((

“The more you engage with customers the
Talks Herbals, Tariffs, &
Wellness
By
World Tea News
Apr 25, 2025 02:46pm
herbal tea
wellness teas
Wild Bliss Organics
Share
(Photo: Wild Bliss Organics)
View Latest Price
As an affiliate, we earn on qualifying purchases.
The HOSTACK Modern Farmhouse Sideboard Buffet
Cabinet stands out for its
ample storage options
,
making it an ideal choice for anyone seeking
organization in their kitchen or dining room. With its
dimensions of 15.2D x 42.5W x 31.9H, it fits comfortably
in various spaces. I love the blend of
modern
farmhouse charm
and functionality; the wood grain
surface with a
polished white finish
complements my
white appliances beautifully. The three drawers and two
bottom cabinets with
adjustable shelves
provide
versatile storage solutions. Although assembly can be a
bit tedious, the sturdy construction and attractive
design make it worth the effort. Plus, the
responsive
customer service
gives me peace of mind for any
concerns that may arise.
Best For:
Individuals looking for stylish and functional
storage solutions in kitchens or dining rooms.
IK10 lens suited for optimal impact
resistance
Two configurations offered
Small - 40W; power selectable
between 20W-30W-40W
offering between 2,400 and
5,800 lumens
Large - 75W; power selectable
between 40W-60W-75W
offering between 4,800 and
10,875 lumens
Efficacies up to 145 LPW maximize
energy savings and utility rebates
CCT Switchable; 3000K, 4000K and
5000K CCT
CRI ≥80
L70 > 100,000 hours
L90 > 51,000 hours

))
((

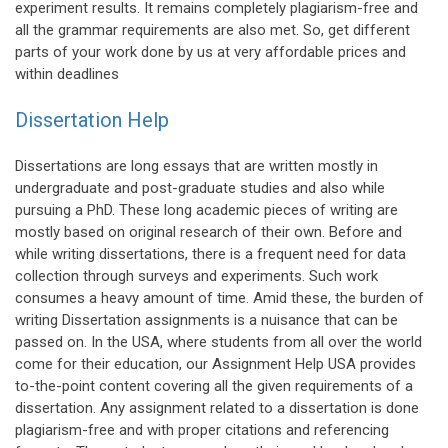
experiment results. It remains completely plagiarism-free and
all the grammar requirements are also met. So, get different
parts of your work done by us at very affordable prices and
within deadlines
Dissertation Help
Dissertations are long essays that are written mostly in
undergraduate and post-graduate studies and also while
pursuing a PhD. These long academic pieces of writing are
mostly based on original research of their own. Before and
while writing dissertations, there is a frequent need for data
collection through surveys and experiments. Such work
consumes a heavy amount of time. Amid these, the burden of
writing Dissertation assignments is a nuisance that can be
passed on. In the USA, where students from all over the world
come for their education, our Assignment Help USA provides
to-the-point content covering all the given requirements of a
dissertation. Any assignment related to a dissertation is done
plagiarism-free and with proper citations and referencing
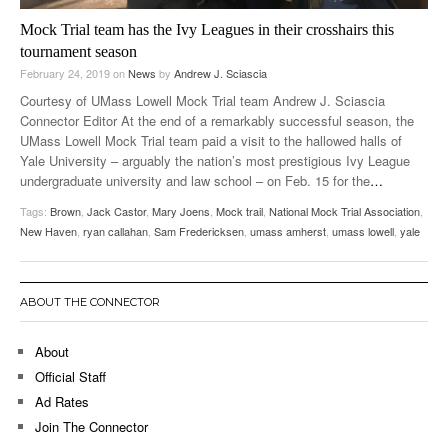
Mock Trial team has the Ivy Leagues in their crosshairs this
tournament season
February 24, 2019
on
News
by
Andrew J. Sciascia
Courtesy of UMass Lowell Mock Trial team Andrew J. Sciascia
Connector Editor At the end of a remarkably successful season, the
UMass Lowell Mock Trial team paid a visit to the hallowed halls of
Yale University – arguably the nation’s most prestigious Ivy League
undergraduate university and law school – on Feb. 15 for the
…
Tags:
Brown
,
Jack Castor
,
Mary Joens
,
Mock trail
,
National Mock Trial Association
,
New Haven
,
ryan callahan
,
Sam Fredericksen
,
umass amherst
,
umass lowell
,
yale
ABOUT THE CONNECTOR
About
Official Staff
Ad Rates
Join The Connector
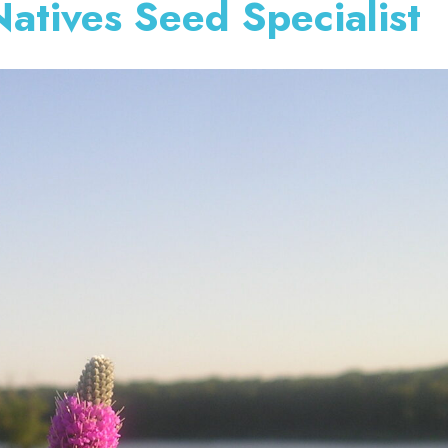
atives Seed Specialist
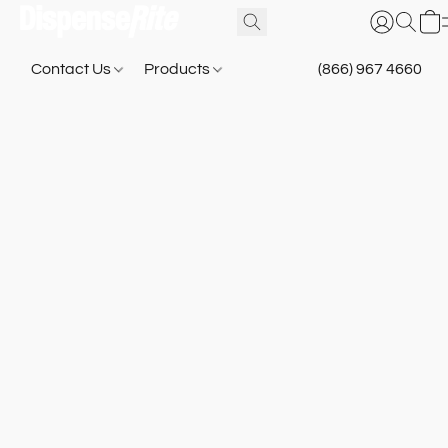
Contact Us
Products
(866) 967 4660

))

■ Problem description
The lines above, starting at the one with "versatile storage solutions." and ending at the one with "L90 > 51,000 hours", are the only ones to return, exactly as written.

■ The answer
versatile storage solutions. Although assembly can be a
bit tedious, the sturdy construction and attractive
design make it worth the effort. Plus, the
responsive
customer service
gives me peace of mind for any
concerns that may arise.
Best For:
Individuals looking for stylish and functional
storage solutions in kitchens or dining rooms.
IK10 lens suited for optimal impact
resistance
Two configurations offered
Small - 40W; power selectable
between 20W-30W-40W
offering between 2,400 and
5,800 lumens
Large - 75W; power selectable
between 40W-60W-75W
offering between 4,800 and
10,875 lumens
Efficacies up to 145 LPW maximize
energy savings and utility rebates
CCT Switchable; 3000K, 4000K and
5000K CCT
CRI ≥80
L70 > 100,000 hours
L90 > 51,000 hours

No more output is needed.